EXERCISE DESCRIPTION: Look through the listing below for the string "גראס". Show each line where it occurs.

═══ GIVEN DATA ═══

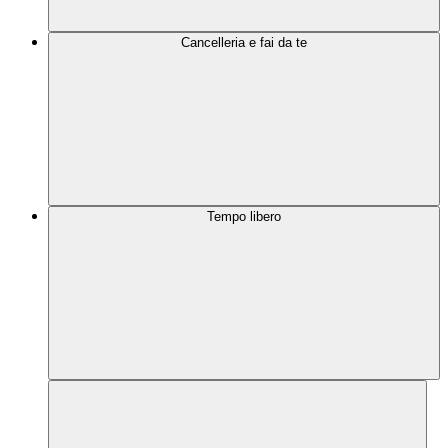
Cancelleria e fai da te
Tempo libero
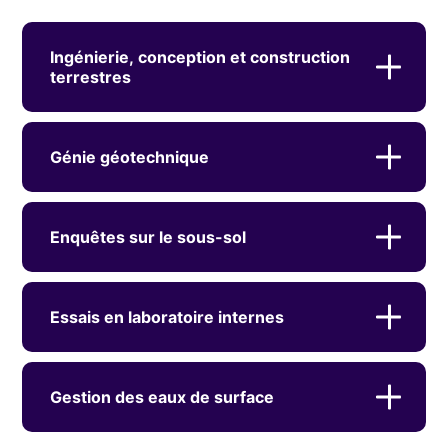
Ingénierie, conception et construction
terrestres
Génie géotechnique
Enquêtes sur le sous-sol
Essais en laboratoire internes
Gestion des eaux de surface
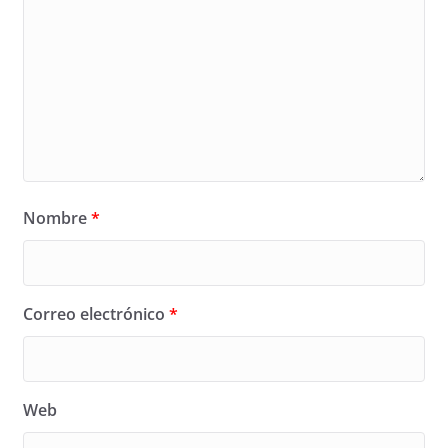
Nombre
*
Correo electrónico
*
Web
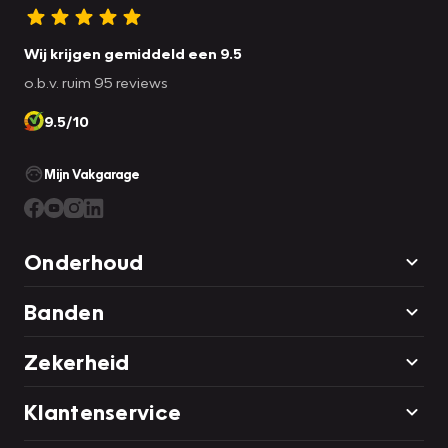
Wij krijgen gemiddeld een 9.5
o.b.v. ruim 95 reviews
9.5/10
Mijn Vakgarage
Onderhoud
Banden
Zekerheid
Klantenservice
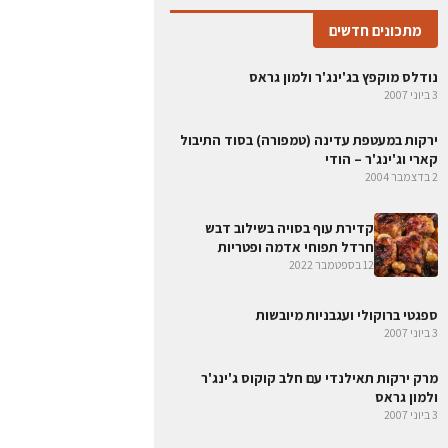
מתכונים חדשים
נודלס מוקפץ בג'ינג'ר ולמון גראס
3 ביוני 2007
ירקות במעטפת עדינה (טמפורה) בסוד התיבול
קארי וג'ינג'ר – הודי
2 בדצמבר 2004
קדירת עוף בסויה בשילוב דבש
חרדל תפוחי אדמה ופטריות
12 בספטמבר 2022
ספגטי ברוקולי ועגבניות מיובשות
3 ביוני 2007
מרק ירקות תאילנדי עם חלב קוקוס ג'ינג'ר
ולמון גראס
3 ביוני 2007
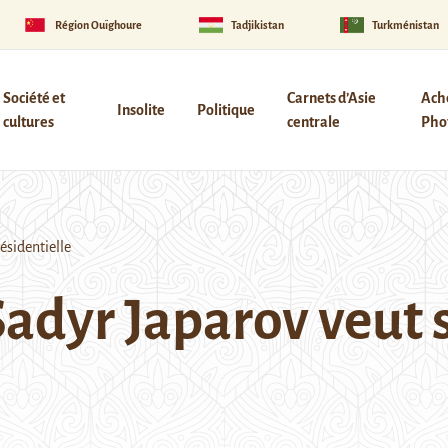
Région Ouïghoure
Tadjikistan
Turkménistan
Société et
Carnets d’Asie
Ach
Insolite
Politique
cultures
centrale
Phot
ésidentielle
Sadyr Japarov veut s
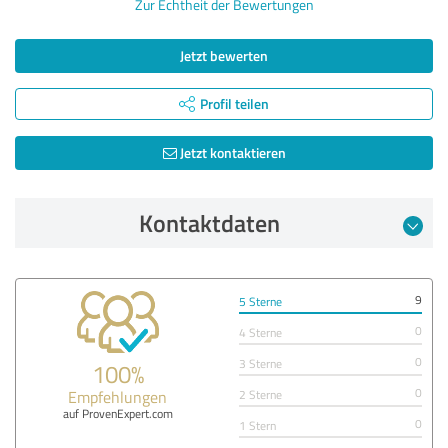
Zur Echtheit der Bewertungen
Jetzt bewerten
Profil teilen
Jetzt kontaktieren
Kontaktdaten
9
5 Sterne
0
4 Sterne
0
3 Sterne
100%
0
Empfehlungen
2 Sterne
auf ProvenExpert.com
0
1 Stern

═══
═══ GIVEN DATA ═══

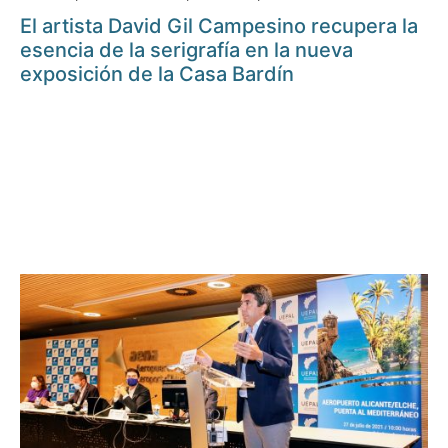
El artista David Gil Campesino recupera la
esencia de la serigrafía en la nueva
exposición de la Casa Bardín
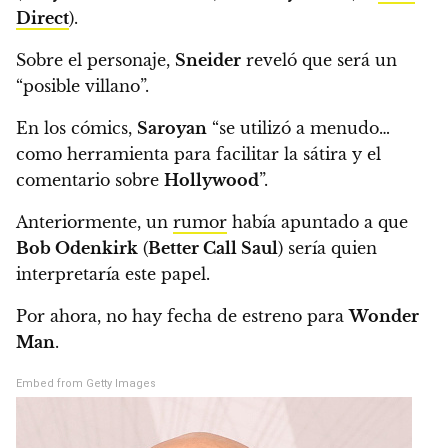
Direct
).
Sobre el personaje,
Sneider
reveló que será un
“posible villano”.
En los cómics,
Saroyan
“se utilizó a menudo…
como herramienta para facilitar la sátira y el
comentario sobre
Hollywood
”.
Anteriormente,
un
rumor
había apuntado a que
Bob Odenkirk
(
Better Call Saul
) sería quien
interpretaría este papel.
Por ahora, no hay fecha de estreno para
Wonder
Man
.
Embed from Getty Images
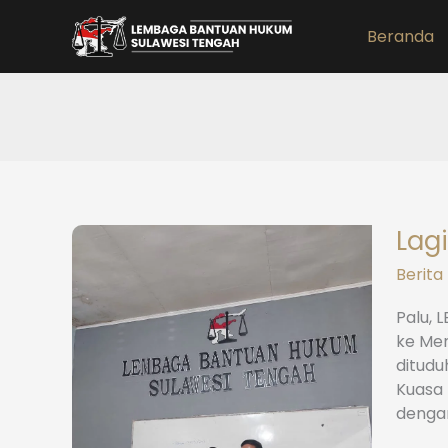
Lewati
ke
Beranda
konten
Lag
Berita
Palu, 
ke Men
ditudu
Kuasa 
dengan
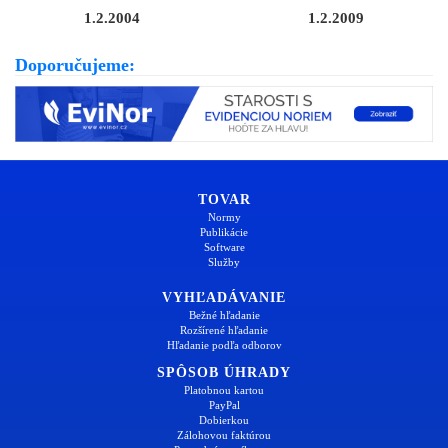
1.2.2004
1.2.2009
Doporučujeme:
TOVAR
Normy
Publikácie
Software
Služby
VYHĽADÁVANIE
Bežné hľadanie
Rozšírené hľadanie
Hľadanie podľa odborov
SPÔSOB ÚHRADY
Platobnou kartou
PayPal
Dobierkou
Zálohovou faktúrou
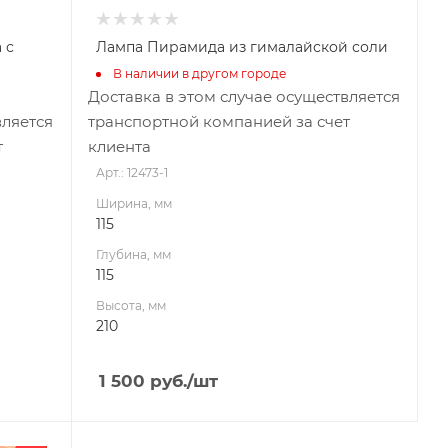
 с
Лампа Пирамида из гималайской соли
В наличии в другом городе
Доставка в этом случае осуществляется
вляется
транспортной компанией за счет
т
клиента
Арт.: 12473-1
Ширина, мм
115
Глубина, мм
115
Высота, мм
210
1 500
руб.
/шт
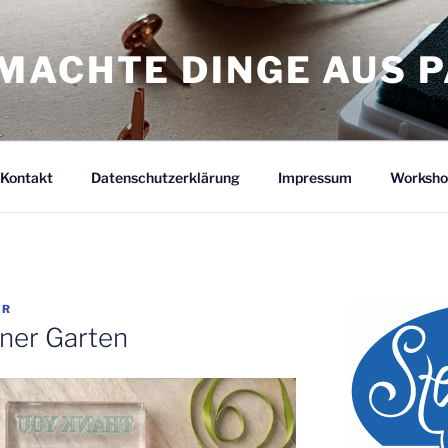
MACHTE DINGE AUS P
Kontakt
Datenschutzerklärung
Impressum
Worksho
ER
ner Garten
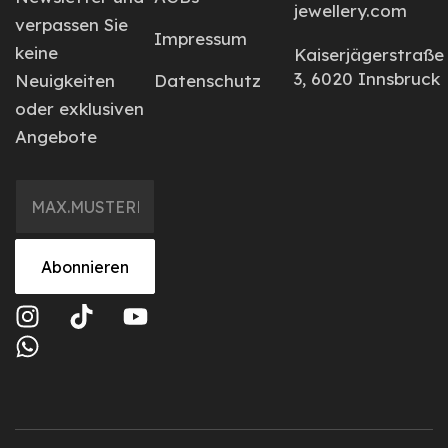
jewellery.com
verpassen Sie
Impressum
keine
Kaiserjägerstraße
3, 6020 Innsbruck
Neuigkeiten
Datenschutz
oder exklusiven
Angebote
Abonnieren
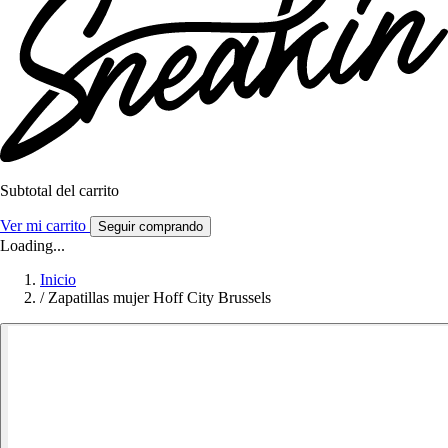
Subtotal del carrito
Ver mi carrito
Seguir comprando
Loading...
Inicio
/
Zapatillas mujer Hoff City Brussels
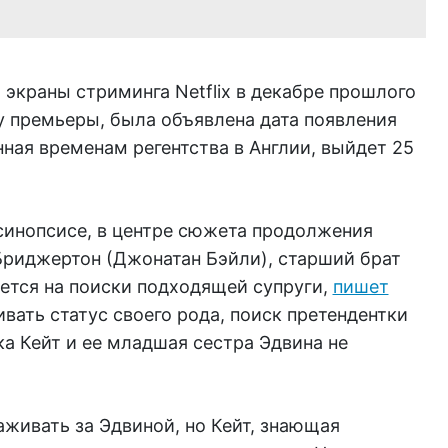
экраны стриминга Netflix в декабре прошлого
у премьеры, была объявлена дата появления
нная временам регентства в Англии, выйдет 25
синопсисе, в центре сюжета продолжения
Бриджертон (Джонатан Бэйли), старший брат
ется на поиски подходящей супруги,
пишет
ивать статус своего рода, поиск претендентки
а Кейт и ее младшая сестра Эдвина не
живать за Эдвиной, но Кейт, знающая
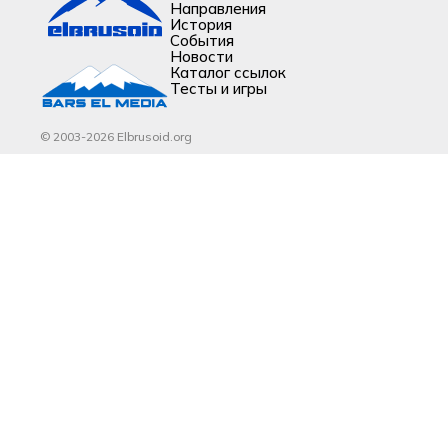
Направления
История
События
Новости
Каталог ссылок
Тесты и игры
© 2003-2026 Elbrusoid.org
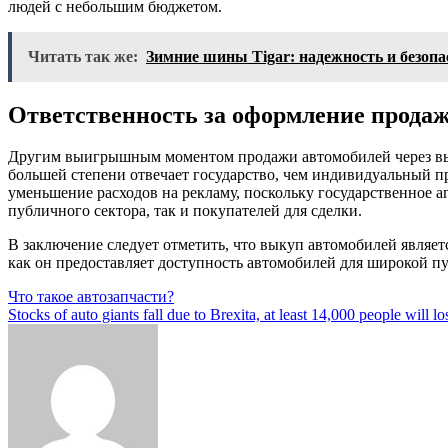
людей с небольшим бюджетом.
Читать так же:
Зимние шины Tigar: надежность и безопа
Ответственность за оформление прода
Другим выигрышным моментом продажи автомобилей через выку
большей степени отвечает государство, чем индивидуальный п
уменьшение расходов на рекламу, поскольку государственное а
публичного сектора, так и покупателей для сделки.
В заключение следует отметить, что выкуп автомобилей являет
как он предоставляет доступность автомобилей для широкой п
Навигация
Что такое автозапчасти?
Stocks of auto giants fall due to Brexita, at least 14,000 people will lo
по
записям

═══

RESULT FOR THIS TASK:
נודלס מוקפץ בג'ינג'ר ולמון גראס
ולמון גראס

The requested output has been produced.